Whenever I am applying for jobs, I make it my duty to understand the basics which includes, my duties, as well as who I am supposed to report to. If I get called to an interview, and when going through job orientation (if hired), it is important for me to know my duties and responsibilities and more importantly the power I have. This ensures efficiency and effectiveness. Lack of the above leads to the kind of mess Kenya is in today.
Following the post election government that held the country hostage for several weeks and led to loss of precious lives, internal displacement and loss of property, the first two presidential candidates eventually reached an agreement that led to a return of a very unstable peaceful position in the country. However, the lack of clear descriptions of their responsibilities and powers, has led to the confusing situation that currently exists in the Kenyan Government. Following allegations of corruption, Kenya’s prime minister quickly dismissed two members of parliament, in what he claims to be disciplinary steps. The ministers, according to the vice president are to step aside until investigations prove them innocent.
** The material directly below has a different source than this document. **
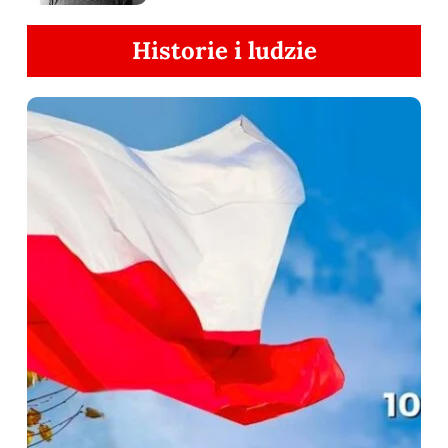
Historie i ludzie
The president on the other hand quickly responded by claiming that he was not consulted, and that the prime minister does not have the power to sack ministers. To which the prime minister again responded that he is aware that he does not have the power to sack, but he does have the power to discipline ministers, dismissal according to the prime minister is a disciplinary measure, and the debate of who has the power to do what continues.
I do not know whether you see the drift in this story. What is of concern to the leaders is who has the power to do what; the main problem which is corruption is sidelined. Such that the concern is now not about corrupt politicians who abuse offices for personal gains. It is amazing how simple things like clear and transparent job descriptions can lead to such levels of inefficiency. In this case, because the basics have not been established, the whole system is chaotic, and corruption thus persists. It is such loopholes that enable corruption in government. It all starts with the basics, and it is irritating that at this level, 47 years down the line, Kenya is still struggling with the basics. What happened to leadership as servant hood? This is the most basic principle in political leadership. In Kenya those in power debate on how best to maintain and own the power, as opposed to doing the best for those they claim to lead. To achieve the latter, clear description of responsibilities and power is required; the basics!